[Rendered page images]
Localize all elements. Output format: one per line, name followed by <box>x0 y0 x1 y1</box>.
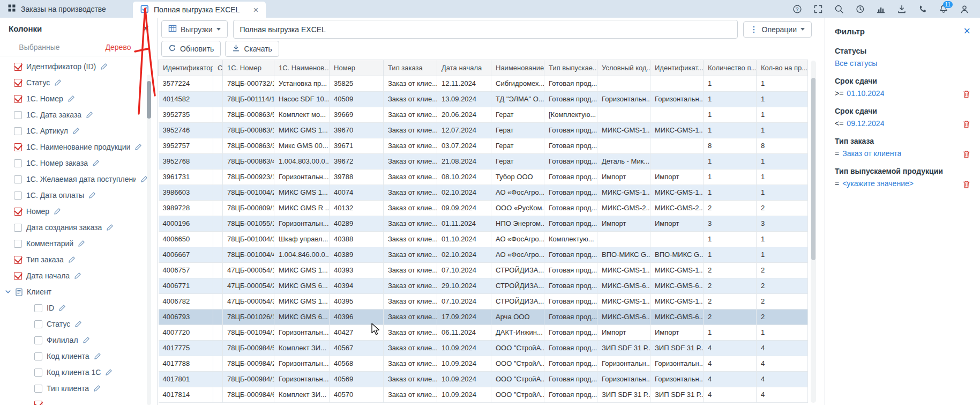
sidebar-scrollbar[interactable] <box>147 75 151 405</box>
column-checkbox[interactable] <box>34 401 42 405</box>
trash-icon[interactable] <box>962 180 970 189</box>
phone-icon[interactable] <box>918 4 927 14</box>
refresh-button[interactable]: Обновить <box>161 41 221 57</box>
table-scrollbar[interactable] <box>811 61 816 403</box>
column-item[interactable] <box>0 396 158 405</box>
table-row[interactable]: 395273578ЦБ-000863/5Комплект мо...39669З… <box>159 107 808 123</box>
column-item[interactable]: Идентификатор (ID) <box>0 58 158 75</box>
close-filter-icon[interactable]: × <box>963 25 970 37</box>
table-row[interactable]: 401780178ЦБ-000984/1Горизонтальн...40569… <box>159 372 808 387</box>
table-row[interactable]: 400665078ЦБ-001004/3Шкаф управл...40388З… <box>159 232 808 247</box>
column-item[interactable]: Филилал <box>0 332 158 348</box>
table-row[interactable]: 395274678ЦБ-000863/1МИКС GMS 1...39670За… <box>159 123 808 138</box>
edit-pencil-icon[interactable] <box>134 143 142 151</box>
column-group-item[interactable]: Клиент <box>0 284 158 300</box>
search-icon[interactable] <box>834 4 844 14</box>
edit-pencil-icon[interactable] <box>72 127 80 135</box>
trash-icon[interactable] <box>962 90 970 99</box>
stats-icon[interactable] <box>876 4 886 14</box>
table-row[interactable]: 400679378ЦБ-001026/1МИКС GMS 6...40396За… <box>159 310 808 325</box>
column-item[interactable]: Код клиента <box>0 348 158 364</box>
column-item[interactable]: 1С. Желаемая дата поступления <box>0 171 158 187</box>
edit-pencil-icon[interactable] <box>68 95 75 102</box>
column-checkbox[interactable] <box>34 320 42 328</box>
table-row[interactable]: 400019678ЦБ-001055/1Горизонтальн...40289… <box>159 216 808 232</box>
tab-selected-columns[interactable]: Выбранные <box>0 39 79 56</box>
filter-value-link[interactable]: 09.12.2024 <box>847 119 884 128</box>
column-checkbox[interactable] <box>14 79 22 87</box>
table-row[interactable]: 400666778ЦБ-001004/41.004.846.00.0...403… <box>159 247 808 263</box>
column-checkbox[interactable] <box>14 143 22 151</box>
column-item[interactable]: ID <box>0 300 158 316</box>
column-item[interactable]: Номер <box>0 203 158 219</box>
column-checkbox[interactable] <box>14 111 22 119</box>
table-row[interactable]: 400678247ЦБ-000054/3МИКС GMS 1...40395За… <box>159 294 808 310</box>
edit-pencil-icon[interactable] <box>54 208 61 215</box>
column-header[interactable]: Тип заказа <box>384 60 437 76</box>
help-icon[interactable]: ? <box>792 4 802 14</box>
column-item[interactable]: Тип клиента <box>0 380 158 396</box>
column-checkbox[interactable] <box>14 159 22 167</box>
column-item[interactable]: Тип заказа <box>0 252 158 268</box>
edit-pencil-icon[interactable] <box>94 352 101 360</box>
tab-tree[interactable]: Дерево <box>79 39 158 56</box>
exports-dropdown-button[interactable]: Выгрузки <box>161 20 228 38</box>
column-item[interactable]: Код клиента 1С <box>0 364 158 380</box>
table-row[interactable]: 357722478ЦБ-000732/1Установка пр...35825… <box>159 76 808 92</box>
filter-value-link[interactable]: Заказ от клиента <box>842 149 901 158</box>
edit-pencil-icon[interactable] <box>106 224 114 231</box>
edit-pencil-icon[interactable] <box>100 63 108 70</box>
column-checkbox[interactable] <box>14 175 22 183</box>
table-row[interactable]: 401458278ЦБ-001114/1Насос SDF 10...40509… <box>159 92 808 107</box>
chevron-down-icon[interactable] <box>5 289 11 295</box>
filter-value-link[interactable]: <укажите значение> <box>842 179 914 188</box>
column-item[interactable]: Комментарий <box>0 235 158 252</box>
operations-dropdown-button[interactable]: ⋮ Операции <box>743 21 812 38</box>
filter-value-link[interactable]: Все статусы <box>835 59 877 68</box>
fullscreen-icon[interactable] <box>813 4 823 14</box>
export-icon[interactable] <box>897 4 907 14</box>
sidebar-scrollbar-thumb[interactable] <box>147 81 151 119</box>
table-row[interactable]: 401778878ЦБ-000984/2Горизонтальн...40568… <box>159 356 808 372</box>
column-header[interactable]: Тип выпускае... <box>544 60 597 76</box>
column-header[interactable]: Идентификат... <box>650 60 704 76</box>
column-item[interactable]: Статус <box>0 316 158 332</box>
column-checkbox[interactable] <box>34 352 42 360</box>
edit-pencil-icon[interactable] <box>92 159 100 167</box>
edit-pencil-icon[interactable] <box>78 240 85 247</box>
edit-pencil-icon[interactable] <box>86 111 93 119</box>
column-header[interactable]: Условный код... <box>597 60 650 76</box>
column-item[interactable]: Статус <box>0 75 158 91</box>
table-scrollbar-thumb[interactable] <box>811 78 816 260</box>
column-header[interactable]: Наименование <box>491 60 544 76</box>
column-header[interactable]: Идентификатор <box>159 60 213 76</box>
close-tab-icon[interactable]: × <box>253 5 258 14</box>
edit-pencil-icon[interactable] <box>88 192 96 199</box>
column-item[interactable]: Дата начала <box>0 268 158 284</box>
export-name-input[interactable] <box>233 20 738 39</box>
column-checkbox[interactable] <box>14 95 22 103</box>
column-item[interactable]: 1С. Номер заказа <box>0 155 158 171</box>
column-item[interactable]: 1С. Номер <box>0 91 158 107</box>
table-row[interactable]: 400675747ЦБ-000054/1МИКС GMS 1...40393За… <box>159 263 808 278</box>
column-checkbox[interactable] <box>34 336 42 344</box>
column-header[interactable]: С <box>213 60 223 76</box>
table-row[interactable]: 400677147ЦБ-000054/2МИКС GMS 6...40394За… <box>159 278 808 294</box>
column-checkbox[interactable] <box>14 256 22 264</box>
column-item[interactable]: 1С. Артикул <box>0 123 158 139</box>
column-item[interactable]: 1С. Дата заказа <box>0 107 158 123</box>
edit-pencil-icon[interactable] <box>105 369 113 376</box>
table-row[interactable]: 395275778ЦБ-000863/3Микс GMS 00...39671З… <box>159 138 808 154</box>
table-row[interactable]: 398660378ЦБ-001004/2МИКС GMS 1...40074За… <box>159 185 808 201</box>
table-row[interactable]: 396173178ЦБ-000923/1Горизонтальн...39788… <box>159 170 808 185</box>
column-header[interactable]: Номер <box>330 60 384 76</box>
column-item[interactable]: 1С. Наименование продукции <box>0 139 158 155</box>
download-button[interactable]: Скачать <box>225 41 279 57</box>
column-header[interactable]: Дата начала <box>437 60 491 76</box>
column-checkbox[interactable] <box>14 272 22 280</box>
trash-icon[interactable] <box>962 120 970 129</box>
trash-icon[interactable] <box>962 150 970 159</box>
edit-pencil-icon[interactable] <box>74 272 81 279</box>
table-row[interactable]: 400772078ЦБ-001094/1Горизонтальн...40427… <box>159 325 808 341</box>
edit-pencil-icon[interactable] <box>54 79 62 86</box>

Problem to solve:
Exactly repeat the data above; the pictures do not belong in your copy.

Task output:
Localize all elements. Output format: one per line, name followed by <box>x0 y0 x1 y1</box>.
sidebar-scrollbar[interactable] <box>147 75 151 405</box>
column-checkbox[interactable] <box>34 401 42 405</box>
trash-icon[interactable] <box>962 180 970 189</box>
phone-icon[interactable] <box>918 4 927 14</box>
refresh-button[interactable]: Обновить <box>161 41 221 57</box>
table-scrollbar[interactable] <box>811 61 816 403</box>
column-item[interactable] <box>0 396 158 405</box>
table-row[interactable]: 395273578ЦБ-000863/5Комплект мо...39669З… <box>159 107 808 123</box>
column-item[interactable]: Идентификатор (ID) <box>0 58 158 75</box>
close-filter-icon[interactable]: × <box>963 25 970 37</box>
table-row[interactable]: 401780178ЦБ-000984/1Горизонтальн...40569… <box>159 372 808 387</box>
table-row[interactable]: 400665078ЦБ-001004/3Шкаф управл...40388З… <box>159 232 808 247</box>
column-item[interactable]: Филилал <box>0 332 158 348</box>
table-row[interactable]: 395274678ЦБ-000863/1МИКС GMS 1...39670За… <box>159 123 808 138</box>
edit-pencil-icon[interactable] <box>134 143 142 151</box>
column-group-item[interactable]: Клиент <box>0 284 158 300</box>
search-icon[interactable] <box>834 4 844 14</box>
edit-pencil-icon[interactable] <box>72 127 80 135</box>
trash-icon[interactable] <box>962 90 970 99</box>
stats-icon[interactable] <box>876 4 886 14</box>
table-row[interactable]: 400679378ЦБ-001026/1МИКС GMS 6...40396За… <box>159 310 808 325</box>
column-item[interactable]: Код клиента <box>0 348 158 364</box>
column-item[interactable]: 1С. Желаемая дата поступления <box>0 171 158 187</box>
edit-pencil-icon[interactable] <box>68 95 75 102</box>
column-checkbox[interactable] <box>34 320 42 328</box>
table-row[interactable]: 400019678ЦБ-001055/1Горизонтальн...40289… <box>159 216 808 232</box>
tab-selected-columns[interactable]: Выбранные <box>0 39 79 56</box>
filter-value-link[interactable]: 09.12.2024 <box>847 119 884 128</box>
column-checkbox[interactable] <box>14 79 22 87</box>
table-row[interactable]: 400666778ЦБ-001004/41.004.846.00.0...403… <box>159 247 808 263</box>
column-checkbox[interactable] <box>14 143 22 151</box>
column-item[interactable]: ID <box>0 300 158 316</box>
column-item[interactable]: Номер <box>0 203 158 219</box>
column-checkbox[interactable] <box>14 111 22 119</box>
table-row[interactable]: 400678247ЦБ-000054/3МИКС GMS 1...40395За… <box>159 294 808 310</box>
edit-pencil-icon[interactable] <box>54 208 61 215</box>
column-header[interactable]: Тип заказа <box>384 60 437 76</box>
help-icon[interactable]: ? <box>792 4 802 14</box>
column-item[interactable]: Тип клиента <box>0 380 158 396</box>
column-checkbox[interactable] <box>14 159 22 167</box>
column-item[interactable]: Тип заказа <box>0 252 158 268</box>
edit-pencil-icon[interactable] <box>94 352 101 360</box>
tab-tree[interactable]: Дерево <box>79 39 158 56</box>
exports-dropdown-button[interactable]: Выгрузки <box>161 20 228 38</box>
column-item[interactable]: Код клиента 1С <box>0 364 158 380</box>
table-row[interactable]: 357722478ЦБ-000732/1Установка пр...35825… <box>159 76 808 92</box>
filter-value-link[interactable]: Заказ от клиента <box>842 149 901 158</box>
edit-pencil-icon[interactable] <box>106 224 114 231</box>
edit-pencil-icon[interactable] <box>100 63 108 70</box>
column-checkbox[interactable] <box>14 175 22 183</box>
table-row[interactable]: 401458278ЦБ-001114/1Насос SDF 10...40509… <box>159 92 808 107</box>
chevron-down-icon[interactable] <box>5 289 11 295</box>
filter-value-link[interactable]: <укажите значение> <box>842 179 914 188</box>
column-item[interactable]: Комментарий <box>0 235 158 252</box>
operations-dropdown-button[interactable]: ⋮ Операции <box>743 21 812 38</box>
filter-value-link[interactable]: Все статусы <box>835 59 877 68</box>
fullscreen-icon[interactable] <box>813 4 823 14</box>
export-icon[interactable] <box>897 4 907 14</box>
sidebar-scrollbar-thumb[interactable] <box>147 81 151 119</box>
table-row[interactable]: 401778878ЦБ-000984/2Горизонтальн...40568… <box>159 356 808 372</box>
column-header[interactable]: Тип выпускае... <box>544 60 597 76</box>
column-header[interactable]: Идентификат... <box>650 60 704 76</box>
column-item[interactable]: Статус <box>0 316 158 332</box>
column-checkbox[interactable] <box>34 352 42 360</box>
edit-pencil-icon[interactable] <box>92 159 100 167</box>
edit-pencil-icon[interactable] <box>78 240 85 247</box>
edit-pencil-icon[interactable] <box>86 111 93 119</box>
column-header[interactable]: Условный код... <box>597 60 650 76</box>
column-item[interactable]: Статус <box>0 75 158 91</box>
table-scrollbar-thumb[interactable] <box>811 78 816 260</box>
column-header[interactable]: Наименование <box>491 60 544 76</box>
column-header[interactable]: Идентификатор <box>159 60 213 76</box>
close-tab-icon[interactable]: × <box>253 5 258 14</box>
edit-pencil-icon[interactable] <box>88 192 96 199</box>
column-item[interactable]: Дата начала <box>0 268 158 284</box>
export-name-input[interactable] <box>233 20 738 39</box>
column-checkbox[interactable] <box>14 95 22 103</box>
column-item[interactable]: 1С. Номер заказа <box>0 155 158 171</box>
column-item[interactable]: 1С. Номер <box>0 91 158 107</box>
table-row[interactable]: 400675747ЦБ-000054/1МИКС GMS 1...40393За… <box>159 263 808 278</box>
column-checkbox[interactable] <box>34 336 42 344</box>
column-header[interactable]: С <box>213 60 223 76</box>
table-row[interactable]: 400677147ЦБ-000054/2МИКС GMS 6...40394За… <box>159 278 808 294</box>
column-checkbox[interactable] <box>14 256 22 264</box>
column-item[interactable]: 1С. Артикул <box>0 123 158 139</box>
column-item[interactable]: 1С. Дата заказа <box>0 107 158 123</box>
edit-pencil-icon[interactable] <box>105 369 113 376</box>
table-row[interactable]: 395275778ЦБ-000863/3Микс GMS 00...39671З… <box>159 138 808 154</box>
table-row[interactable]: 398660378ЦБ-001004/2МИКС GMS 1...40074За… <box>159 185 808 201</box>
table-row[interactable]: 396173178ЦБ-000923/1Горизонтальн...39788… <box>159 170 808 185</box>
column-header[interactable]: Номер <box>330 60 384 76</box>
column-item[interactable]: 1С. Наименование продукции <box>0 139 158 155</box>
download-button[interactable]: Скачать <box>225 41 279 57</box>
column-header[interactable]: Дата начала <box>437 60 491 76</box>
column-checkbox[interactable] <box>14 272 22 280</box>
trash-icon[interactable] <box>962 120 970 129</box>
trash-icon[interactable] <box>962 150 970 159</box>
edit-pencil-icon[interactable] <box>74 272 81 279</box>
table-row[interactable]: 400772078ЦБ-001094/1Горизонтальн...40427… <box>159 325 808 341</box>
edit-pencil-icon[interactable] <box>54 79 62 86</box>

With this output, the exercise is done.